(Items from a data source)

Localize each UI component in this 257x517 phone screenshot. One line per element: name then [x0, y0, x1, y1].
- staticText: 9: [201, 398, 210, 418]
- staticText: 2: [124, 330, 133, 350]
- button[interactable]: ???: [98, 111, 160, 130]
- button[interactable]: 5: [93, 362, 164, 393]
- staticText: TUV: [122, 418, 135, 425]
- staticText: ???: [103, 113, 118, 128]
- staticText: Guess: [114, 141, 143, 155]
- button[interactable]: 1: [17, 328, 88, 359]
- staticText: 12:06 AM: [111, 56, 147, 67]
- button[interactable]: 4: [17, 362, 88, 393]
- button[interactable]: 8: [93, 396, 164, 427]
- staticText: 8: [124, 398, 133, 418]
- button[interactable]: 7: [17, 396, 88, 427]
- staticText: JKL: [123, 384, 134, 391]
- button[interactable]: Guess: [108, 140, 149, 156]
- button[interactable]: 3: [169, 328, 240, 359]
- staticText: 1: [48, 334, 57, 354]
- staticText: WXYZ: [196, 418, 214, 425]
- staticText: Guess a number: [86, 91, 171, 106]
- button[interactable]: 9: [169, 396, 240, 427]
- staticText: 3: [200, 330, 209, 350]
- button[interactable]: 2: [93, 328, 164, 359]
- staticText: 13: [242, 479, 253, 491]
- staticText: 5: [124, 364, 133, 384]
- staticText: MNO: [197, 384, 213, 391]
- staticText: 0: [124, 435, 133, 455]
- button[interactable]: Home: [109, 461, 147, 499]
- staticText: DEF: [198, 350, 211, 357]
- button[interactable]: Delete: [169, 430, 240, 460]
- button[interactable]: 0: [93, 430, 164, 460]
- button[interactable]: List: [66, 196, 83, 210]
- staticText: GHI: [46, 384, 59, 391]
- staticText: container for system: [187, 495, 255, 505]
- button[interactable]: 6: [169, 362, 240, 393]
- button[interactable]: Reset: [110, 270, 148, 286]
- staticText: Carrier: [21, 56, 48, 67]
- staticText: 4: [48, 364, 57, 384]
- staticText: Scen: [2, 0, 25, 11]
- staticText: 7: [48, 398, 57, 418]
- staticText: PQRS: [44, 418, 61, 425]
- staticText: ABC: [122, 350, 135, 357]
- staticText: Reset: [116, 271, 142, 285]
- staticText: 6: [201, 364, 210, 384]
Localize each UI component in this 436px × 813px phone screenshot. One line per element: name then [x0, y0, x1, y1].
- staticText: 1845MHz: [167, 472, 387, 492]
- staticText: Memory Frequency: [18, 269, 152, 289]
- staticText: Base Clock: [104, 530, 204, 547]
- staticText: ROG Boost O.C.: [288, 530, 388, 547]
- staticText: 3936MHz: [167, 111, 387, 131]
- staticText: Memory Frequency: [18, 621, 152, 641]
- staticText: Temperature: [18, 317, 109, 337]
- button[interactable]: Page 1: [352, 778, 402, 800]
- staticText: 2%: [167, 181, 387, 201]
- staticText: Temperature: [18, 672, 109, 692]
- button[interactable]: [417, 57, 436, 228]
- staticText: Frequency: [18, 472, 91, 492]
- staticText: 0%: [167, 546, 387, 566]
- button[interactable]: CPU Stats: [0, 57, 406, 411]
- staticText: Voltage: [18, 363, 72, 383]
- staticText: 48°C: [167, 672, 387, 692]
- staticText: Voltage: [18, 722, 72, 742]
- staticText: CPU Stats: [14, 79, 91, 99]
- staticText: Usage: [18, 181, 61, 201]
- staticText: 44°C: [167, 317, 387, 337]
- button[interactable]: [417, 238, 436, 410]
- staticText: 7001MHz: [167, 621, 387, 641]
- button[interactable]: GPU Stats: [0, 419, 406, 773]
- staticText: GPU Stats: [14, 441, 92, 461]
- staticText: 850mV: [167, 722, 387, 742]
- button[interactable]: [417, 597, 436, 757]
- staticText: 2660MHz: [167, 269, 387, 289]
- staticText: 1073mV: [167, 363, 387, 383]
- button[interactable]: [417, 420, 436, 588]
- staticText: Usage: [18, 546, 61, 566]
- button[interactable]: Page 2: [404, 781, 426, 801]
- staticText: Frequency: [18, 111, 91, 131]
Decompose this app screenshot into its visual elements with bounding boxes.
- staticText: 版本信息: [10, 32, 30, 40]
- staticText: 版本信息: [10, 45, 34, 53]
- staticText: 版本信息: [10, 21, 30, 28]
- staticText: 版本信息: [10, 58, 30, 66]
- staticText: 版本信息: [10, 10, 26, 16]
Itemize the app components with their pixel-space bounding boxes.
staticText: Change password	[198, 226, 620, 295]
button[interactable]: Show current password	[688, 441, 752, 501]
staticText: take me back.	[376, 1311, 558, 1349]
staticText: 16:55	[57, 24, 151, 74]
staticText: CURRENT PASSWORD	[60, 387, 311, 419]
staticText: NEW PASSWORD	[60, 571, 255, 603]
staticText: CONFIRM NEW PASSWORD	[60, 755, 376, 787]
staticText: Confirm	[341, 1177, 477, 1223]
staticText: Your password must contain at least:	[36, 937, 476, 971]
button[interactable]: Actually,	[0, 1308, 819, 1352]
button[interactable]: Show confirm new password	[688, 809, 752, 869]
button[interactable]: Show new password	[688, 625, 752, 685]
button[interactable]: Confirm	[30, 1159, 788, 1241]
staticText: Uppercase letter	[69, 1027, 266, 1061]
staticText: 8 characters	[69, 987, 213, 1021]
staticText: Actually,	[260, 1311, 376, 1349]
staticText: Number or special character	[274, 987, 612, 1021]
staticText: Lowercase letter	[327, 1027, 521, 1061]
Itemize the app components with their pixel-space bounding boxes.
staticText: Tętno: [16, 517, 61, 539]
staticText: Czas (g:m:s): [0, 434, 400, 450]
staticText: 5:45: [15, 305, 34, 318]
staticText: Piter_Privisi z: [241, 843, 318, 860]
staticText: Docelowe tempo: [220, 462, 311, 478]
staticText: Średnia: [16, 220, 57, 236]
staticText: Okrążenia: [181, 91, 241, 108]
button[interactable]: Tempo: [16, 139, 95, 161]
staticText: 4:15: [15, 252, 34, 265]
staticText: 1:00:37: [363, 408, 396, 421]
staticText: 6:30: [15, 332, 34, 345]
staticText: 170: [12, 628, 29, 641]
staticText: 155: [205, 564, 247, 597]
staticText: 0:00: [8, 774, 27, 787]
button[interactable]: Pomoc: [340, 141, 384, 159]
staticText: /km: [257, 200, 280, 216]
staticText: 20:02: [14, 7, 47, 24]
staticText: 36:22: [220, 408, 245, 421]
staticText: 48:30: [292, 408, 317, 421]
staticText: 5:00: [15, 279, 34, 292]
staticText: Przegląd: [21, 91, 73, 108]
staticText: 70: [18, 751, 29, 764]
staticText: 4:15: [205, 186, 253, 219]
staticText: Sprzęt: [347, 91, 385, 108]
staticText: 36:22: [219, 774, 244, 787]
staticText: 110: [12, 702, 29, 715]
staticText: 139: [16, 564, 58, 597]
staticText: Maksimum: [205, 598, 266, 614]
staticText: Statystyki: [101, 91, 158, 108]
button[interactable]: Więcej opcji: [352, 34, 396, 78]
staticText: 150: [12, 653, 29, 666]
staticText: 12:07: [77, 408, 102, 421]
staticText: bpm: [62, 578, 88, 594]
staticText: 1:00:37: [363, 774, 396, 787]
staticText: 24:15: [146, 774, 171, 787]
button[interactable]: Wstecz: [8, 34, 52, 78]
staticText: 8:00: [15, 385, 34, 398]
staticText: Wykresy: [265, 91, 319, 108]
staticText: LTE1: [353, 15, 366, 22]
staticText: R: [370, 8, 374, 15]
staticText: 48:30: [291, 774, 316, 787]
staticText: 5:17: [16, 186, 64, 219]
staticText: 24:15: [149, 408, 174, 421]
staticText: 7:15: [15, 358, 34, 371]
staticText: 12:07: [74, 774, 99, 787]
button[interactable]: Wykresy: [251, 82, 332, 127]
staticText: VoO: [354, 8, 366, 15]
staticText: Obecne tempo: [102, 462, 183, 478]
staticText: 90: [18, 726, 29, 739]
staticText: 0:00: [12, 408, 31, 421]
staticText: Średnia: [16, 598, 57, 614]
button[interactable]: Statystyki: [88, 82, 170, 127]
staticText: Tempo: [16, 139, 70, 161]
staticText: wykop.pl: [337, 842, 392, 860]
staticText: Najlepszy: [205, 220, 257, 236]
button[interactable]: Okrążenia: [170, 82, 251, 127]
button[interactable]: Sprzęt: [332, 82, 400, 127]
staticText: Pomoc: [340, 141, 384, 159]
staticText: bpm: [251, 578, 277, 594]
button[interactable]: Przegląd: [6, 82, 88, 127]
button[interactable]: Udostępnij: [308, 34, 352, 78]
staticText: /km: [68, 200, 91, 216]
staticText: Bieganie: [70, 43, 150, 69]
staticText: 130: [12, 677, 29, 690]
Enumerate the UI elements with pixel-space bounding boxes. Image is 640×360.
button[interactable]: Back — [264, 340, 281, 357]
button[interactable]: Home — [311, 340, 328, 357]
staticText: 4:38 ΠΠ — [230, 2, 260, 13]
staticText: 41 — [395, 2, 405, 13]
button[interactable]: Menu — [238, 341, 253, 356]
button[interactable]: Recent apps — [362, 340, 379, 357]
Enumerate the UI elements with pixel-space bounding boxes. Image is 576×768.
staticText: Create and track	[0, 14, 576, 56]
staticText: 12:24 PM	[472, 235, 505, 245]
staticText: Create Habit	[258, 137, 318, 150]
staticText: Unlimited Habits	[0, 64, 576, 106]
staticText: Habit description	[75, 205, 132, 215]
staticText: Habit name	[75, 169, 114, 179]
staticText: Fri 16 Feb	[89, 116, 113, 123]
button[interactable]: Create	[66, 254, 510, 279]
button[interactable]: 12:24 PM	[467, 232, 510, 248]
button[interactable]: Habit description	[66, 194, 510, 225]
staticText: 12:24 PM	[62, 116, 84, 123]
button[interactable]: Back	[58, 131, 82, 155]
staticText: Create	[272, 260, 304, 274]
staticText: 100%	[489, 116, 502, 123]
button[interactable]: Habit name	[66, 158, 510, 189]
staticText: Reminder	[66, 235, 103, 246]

• [What the exercise asks]:
The response must contain exactly the lines from the one with "Image is 640×360." to the end of the entries above, both included, and nothing more.

• [Answer section]:
Enumerate the UI elements with pixel-space bounding boxes. Image is 640×360.
button[interactable]: Back — [264, 340, 281, 357]
button[interactable]: Home — [311, 340, 328, 357]
staticText: 4:38 ΠΠ — [230, 2, 260, 13]
staticText: 41 — [395, 2, 405, 13]
button[interactable]: Menu — [238, 341, 253, 356]
button[interactable]: Recent apps — [362, 340, 379, 357]
Enumerate the UI elements with pixel-space bounding boxes. Image is 576×768.
staticText: Create and track	[0, 14, 576, 56]
staticText: 12:24 PM	[472, 235, 505, 245]
staticText: Create Habit	[258, 137, 318, 150]
staticText: Unlimited Habits	[0, 64, 576, 106]
staticText: Habit description	[75, 205, 132, 215]
staticText: Habit name	[75, 169, 114, 179]
staticText: Fri 16 Feb	[89, 116, 113, 123]
button[interactable]: Create	[66, 254, 510, 279]
button[interactable]: 12:24 PM	[467, 232, 510, 248]
button[interactable]: Habit description	[66, 194, 510, 225]
staticText: 12:24 PM	[62, 116, 84, 123]
button[interactable]: Back	[58, 131, 82, 155]
staticText: Create	[272, 260, 304, 274]
staticText: 100%	[489, 116, 502, 123]
button[interactable]: Habit name	[66, 158, 510, 189]
staticText: Reminder	[66, 235, 103, 246]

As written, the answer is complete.